Mount and Blade: Warband is about as fine a Mount and Blade game as I’ve played to date. I prefer it to With Fire and Sword but that may be partly because I’ve not really given the newer title a chance because I’m playing Warband with two lovely mods that I can’t imagine doing without. The first is the simplest of mods, all it takes is a rejigging of configuration files, so if you like flames to go with your swords, you’re in luck. The second is Prophesy of Pendor, which is far from simple and altogether brilliant.

Let's get the little one out of the way first, shall we? It’s a battle size modification that makes combat much more impressive by raising the number of people running around killing one another. I have to admit, when I first played Mount and Blade I didn’t think I wanted more people involved in the fights. It’s entirely possible to have large skirmishes in the base game, but once you’ve seen hundreds of tiny men flailing away at one another, it’s more natural to want more than less.
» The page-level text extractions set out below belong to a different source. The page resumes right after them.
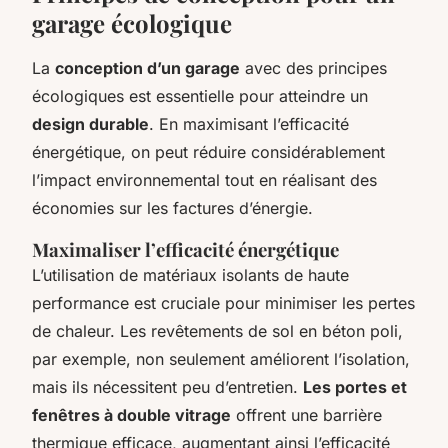
garage écologique
La
conception d’un garage
avec des principes
écologiques est essentielle pour atteindre un
design durable
. En maximisant l’efficacité
énergétique, on peut réduire considérablement
l’impact environnemental tout en réalisant des
économies sur les factures d’énergie.
Maximaliser l’efficacité énergétique
L’utilisation de matériaux isolants de haute
performance est cruciale pour minimiser les pertes
de chaleur. Les revêtements de sol en béton poli,
par exemple, non seulement améliorent l’isolation,
mais ils nécessitent peu d’entretien.
Les portes et
fenêtres à double vitrage
offrent une barrière
thermique efficace, augmentant ainsi l’efficacité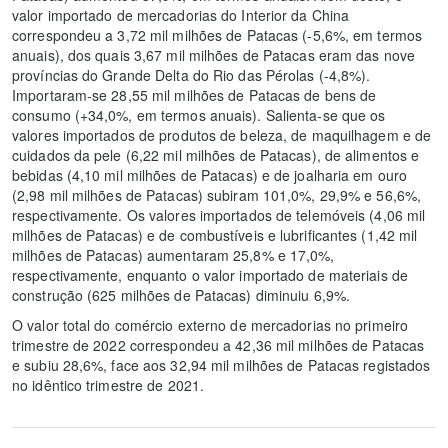
valor importado de mercadorias do Interior da China
correspondeu a 3,72 mil milhões de Patacas (-5,6%, em termos
anuais), dos quais 3,67 mil milhões de Patacas eram das nove
províncias do Grande Delta do Rio das Pérolas (-4,8%).
Importaram-se 28,55 mil milhões de Patacas de bens de
consumo (+34,0%, em termos anuais). Salienta-se que os
valores importados de produtos de beleza, de maquilhagem e de
cuidados da pele (6,22 mil milhões de Patacas), de alimentos e
bebidas (4,10 mil milhões de Patacas) e de joalharia em ouro
(2,98 mil milhões de Patacas) subiram 101,0%, 29,9% e 56,6%,
respectivamente. Os valores importados de telemóveis (4,06 mil
milhões de Patacas) e de combustíveis e lubrificantes (1,42 mil
milhões de Patacas) aumentaram 25,8% e 17,0%,
respectivamente, enquanto o valor importado de materiais de
construção (625 milhões de Patacas) diminuiu 6,9%.
O valor total do comércio externo de mercadorias no primeiro
trimestre de 2022 correspondeu a 42,36 mil milhões de Patacas
e subiu 28,6%, face aos 32,94 mil milhões de Patacas registados
no idêntico trimestre de 2021.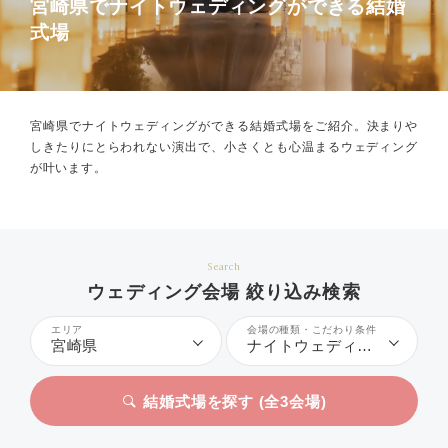
宮崎県でナイトウェディングができる結婚
式場
宮崎県でナイトウェディングができる結婚式場をご紹介。
決まりや
しきたりにとらわれない演出で、小さくとも心温まるウェディング
が叶います。
Search
ウェディング会場 絞り込み検索
エリア
会場の種類・こだわり条件
宮崎県
ナイトウェディング
結婚式場を探す (全
3
会場)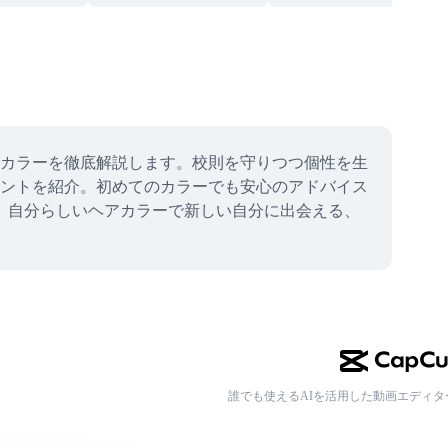
カラーを徹底解説します。校則を守りつつ個性を生
ントを紹介。初めてのカラーでも安心のアドバイス
けよう。自分らしいヘアカラーで新しい自分に出会える、
誰でも使えるAIを活用した動画エディタ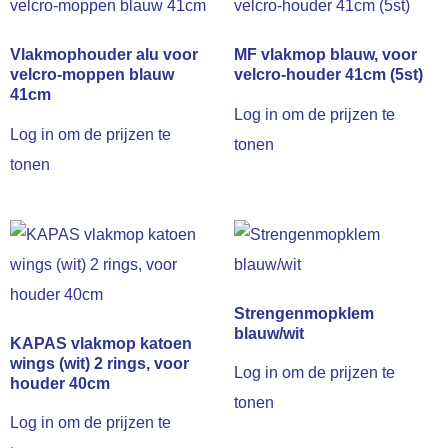
Vlakmophouder alu voor
MF vlakmop blauw, voor
velcro-moppen blauw
velcro-houder 41cm (5st)
41cm
Log in om de prijzen te
Log in om de prijzen te
tonen
tonen
Strengenmopklem
blauw/wit
KAPAS vlakmop katoen
wings (wit) 2 rings, voor
Log in om de prijzen te
houder 40cm
tonen
Log in om de prijzen te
The only problem is that computer’s don’t like tracking all those little men and, more importantly, all their little bodies once they’ve been killed. Thankfully, turning off corpses means you should be able to enjoy all the fun of the fight without worrying about stuttering graphics at all.

That’s a little mod to make things larger. The next and most important Warband mod is Prophesy of Pendor, which has been brought across and enhanced from the original Mount and Blade. I haven’t played the most recent version but that’s because it was updated less than a week ago. This isn’t some half-baked bunch of tweaks, it’s a total conversion that receives more care and attention than the majority of full-priced major studio releases. Install this and you get a whole new world with its own backstory, heroes, factions and equipment. Personally, I’d prefer something historical done with the same depth but I’ve not found anything of that sort to match Pendor’s quality.
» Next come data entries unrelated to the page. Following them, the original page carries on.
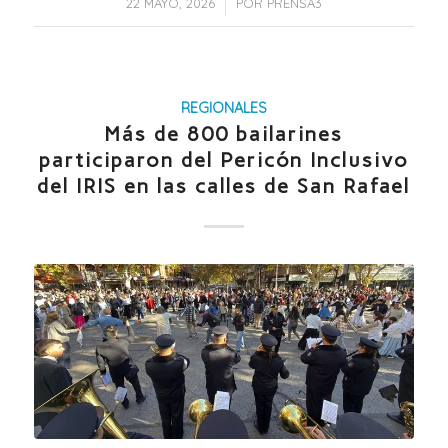
/
22 MAYO, 2026
POR
PRENSA3
REGIONALES
Más de 800 bailarines
participaron del Pericón Inclusivo
del IRIS en las calles de San Rafael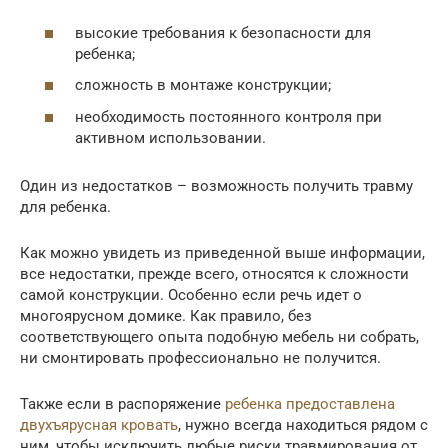
высокие требования к безопасности для
ребенка;
сложность в монтаже конструкции;
необходимость постоянного контроля при
активном использовании.
Один из недостатков – возможность получить травму
для ребенка.
Как можно увидеть из приведенной выше информации,
все недостатки, прежде всего, относятся к сложности
самой конструкции. Особенно если речь идет о
многоярусном домике. Как правило, без
соответствующего опыта подобную мебель ни собрать,
ни смонтировать профессионально не получится.
Также если в распоряжение
ребенка предоставлена
двухъярусная кровать
, нужно всегда находиться рядом с
ним, чтобы исключить любые риски травмирования от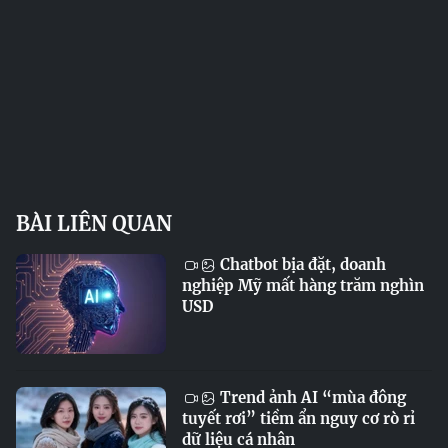
BÀI LIÊN QUAN
Chatbot bịa đặt, doanh
nghiệp Mỹ mất hàng trăm nghìn
USD
Trend ảnh AI “mùa đông
tuyết rơi” tiềm ẩn nguy cơ rò rỉ
dữ liệu cá nhân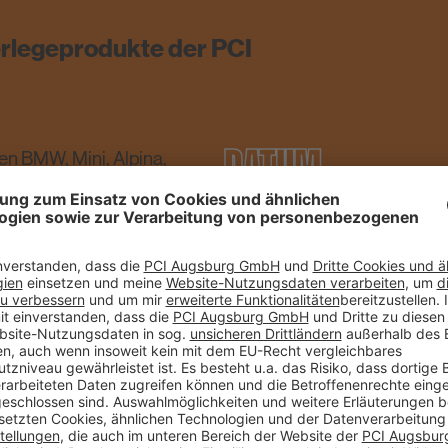
rlegeprodukte der PCI
DATUM
n BMW, Mini, Alpina,
e Walkenhorst-Gruppe pro
Autohäusern im Raum
28.04.2016
n größten BMW-Händlern
er Fahrzeuge und die
en im Servicebereich
ORT
rsteller-CI-Vorgaben im
 Unter enormen
Gütersloh
. Die PCI Augsburg
te die passenden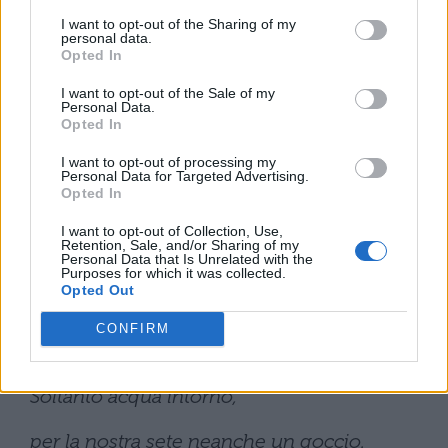
I want to opt-out of the Sharing of my
e non era più grande della luna.
personal data.
Opted In
Per lunghi giorni, un giorno dopo l’altro,
I want to opt-out of the Sale of my
Personal Data.
restammo senza vento, lì, immobili
Opted In
I want to opt-out of processing my
fermi come una nave
Personal Data for Targeted Advertising.
Opted In
dipinta su un oceano dipinto.
I want to opt-out of Collection, Use,
Retention, Sale, and/or Sharing of my
E l’Albatro comincia ad essere vendicato
Personal Data that Is Unrelated with the
Purposes for which it was collected.
Opted Out
Soltanto acqua intorno,
CONFIRM
si torceva ogni tavola.
Soltanto acqua intorno,
per la nostra sete neanche un goccio.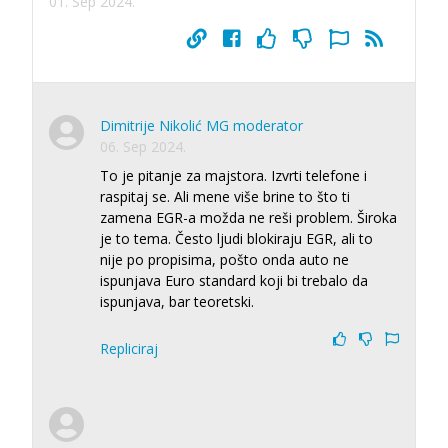
01. Sep 2024.
Dimitrije Nikolić MG moderator
06. Sep 2024.
To je pitanje za majstora. Izvrti telefone i
raspitaj se. Ali mene više brine to što ti
zamena EGR-a možda ne reši problem. Široka
je to tema. Često ljudi blokiraju EGR, ali to
nije po propisima, pošto onda auto ne
ispunjava Euro standard koji bi trebalo da
ispunjava, bar teoretski.
Repliciraj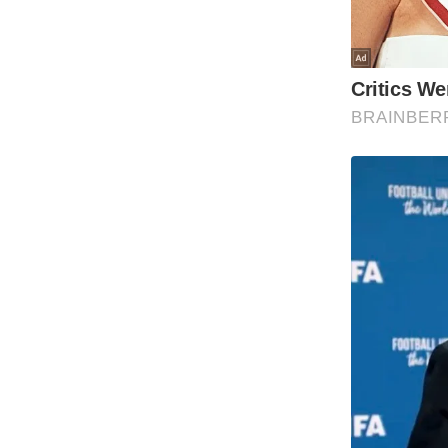
Code Of Ethics
RSS
Our Team
Expert Panel
Loksabhachunav
Android App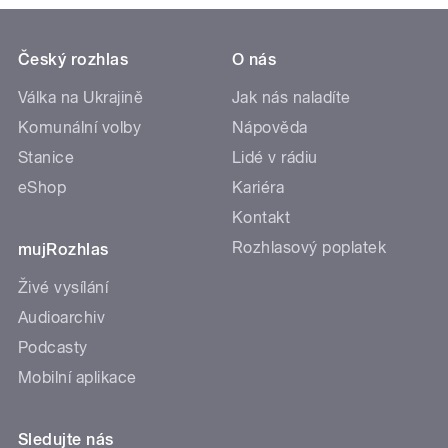
Český rozhlas
O nás
Válka na Ukrajině
Jak nás naladíte
Komunální volby
Nápověda
Stanice
Lidé v rádiu
eShop
Kariéra
Kontakt
Rozhlasový poplatek
mujRozhlas
Živé vysílání
Audioarchiv
Podcasty
Mobilní aplikace
Sledujte nás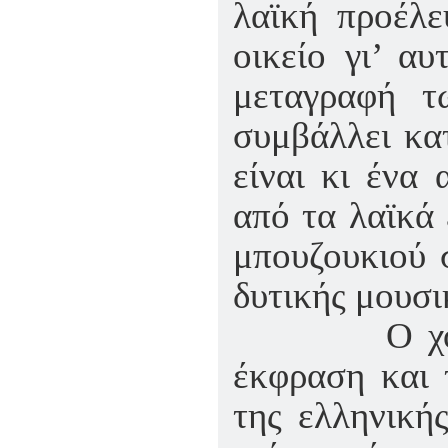
λαϊκή προέλε
οικείο γι’ α
μεταγραφή τ
συμβάλλει κα
είναι κι ένα 
από τα λαϊκά 
μπουζουκιού 
δυτικής μουσι
Ο χορός, α
έκφραση και 
της ελληνική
All the work that’s gone into creating the world would be impressive enough, but there’s more. If you liked Warband, most of the things you enjoyed are now better. Events, quests and the economy have all been bulked up and the AI is much more fun to play with in battles.
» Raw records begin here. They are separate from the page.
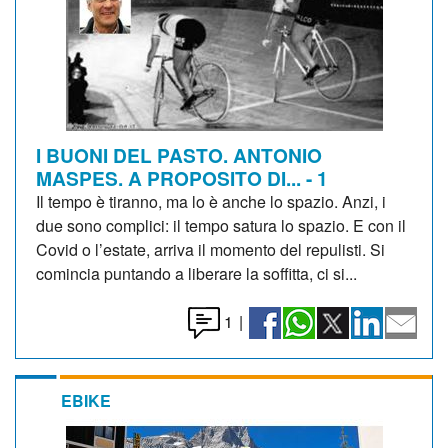
I BUONI DEL PASTO. ANTONIO
MASPES. A PROPOSITO DI... - 1
Il tempo è tiranno, ma lo è anche lo spazio. Anzi, i
due sono complici: il tempo satura lo spazio. E con il
Covid o l’estate, arriva il momento del repulisti. Si
comincia puntando a liberare la soffitta, ci si...
1
|
EBIKE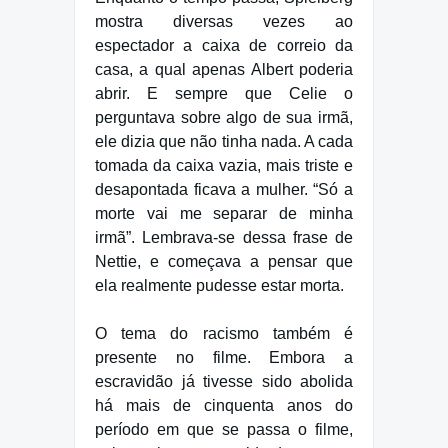
mostra diversas vezes ao
espectador a caixa de correio da
casa, a qual apenas Albert poderia
abrir. E sempre que Celie o
perguntava sobre algo de sua irmã,
ele dizia que não tinha nada. A cada
tomada da caixa vazia, mais triste e
desapontada ficava a mulher. “Só a
morte vai me separar de minha
irmã”. Lembrava-se dessa frase de
Nettie, e começava a pensar que
ela realmente pudesse estar morta.
O tema do racismo também é
presente no filme. Embora a
escravidão já tivesse sido abolida
há mais de cinquenta anos do
período em que se passa o filme,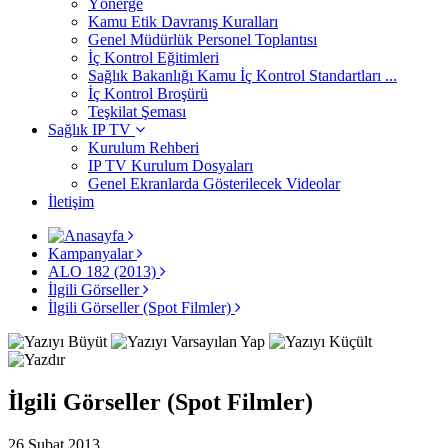
Yönerge
Kamu Etik Davranış Kuralları
Genel Müdürlük Personel Toplantısı
İç Kontrol Eğitimleri
Sağlık Bakanlığı Kamu İç Kontrol Standartları ...
İç Kontrol Broşürü
Teşkilat Şeması
Sağlık IP TV
Kurulum Rehberi
IP TV Kurulum Dosyaları
Genel Ekranlarda Gösterilecek Videolar
İletişim
Kampanyalar
ALO 182 (2013)
İlgili Görseller
İlgili Görseller (Spot Filmler)
İlgili Görseller (Spot Filmler)
26 Şubat 2013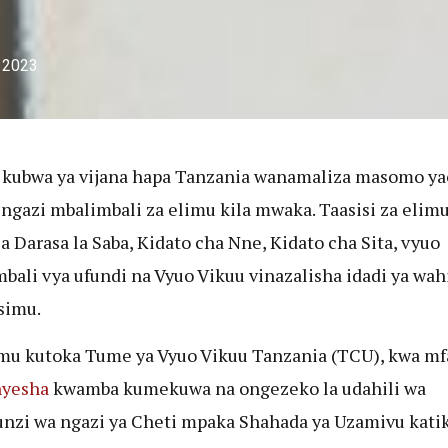
 2023
 kubwa ya vijana hapa Tanzania wanamaliza masomo ya
 ngazi mbalimbali za elimu kila mwaka. Taasisi za elimu
a Darasa la Saba, Kidato cha Nne, Kidato cha Sita, vyuo
bali vya ufundi na Vyuo Vikuu vinazalisha idadi ya wa
simu.
u kutoka Tume ya Vyuo Vikuu Tanzania (TCU), kwa mf
nyesha
kwamba kumekuwa na ongezeko la udahili wa
nzi wa ngazi ya Cheti mpaka Shahada ya Uzamivu kati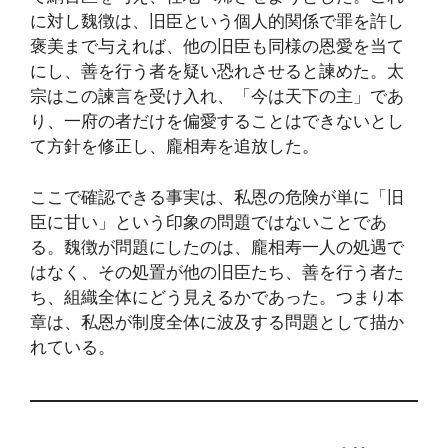
に対し魏徴は、旧臣という個人的関係で罪を許し
褒美まで与えれば、他の旧臣も同様の恩愛を当て
にし、善を行う者を疑い恐れさせると諫めた。太
宗はこの諫言を受け入れ、「今は天下の主」であ
り、一府の者だけを偏愛することはできないとし
て方針を修正し、龐相寿を追放した。
ここで確認できる事実は、私恩の危険が単に「旧
臣に甘い」という印象の問題ではないことであ
る。魏徴が問題にしたのは、龐相寿一人の処遇で
はなく、その処置が他の旧臣たち、善を行う者た
ち、組織全体にどう見えるかであった。つまり本
章は、私恩が制度全体に波及する問題として描か
れている。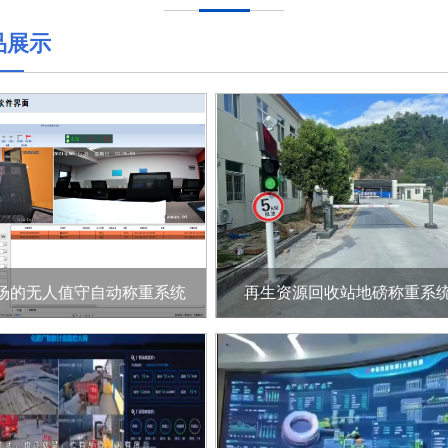
品展示
场的无人值守自动称重系统
再生资源回收站地磅称重系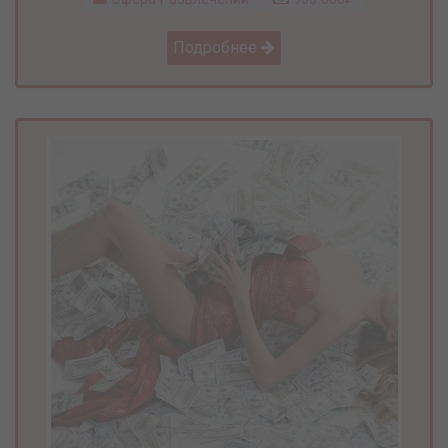
Подробнее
It’s a complete package and has kept me playing Warband far longer than I otherwise might have done. The detailed backstory is hackneyed but you can ignore it if you want to, and hackneyed or not it makes Pendor a fully fleshed out world. The factions have history to them and the dialogue between NPCs reflects that.

If Prophesy of Pendor was a standalone RPG, I’d thoroughly recommend it. It’s taken more of my time than games I’ve paid full price for. As a mod, it’s an outstanding piece of work that must have taken a staggering amount of man-hours to bring to this state. And it’s still growing.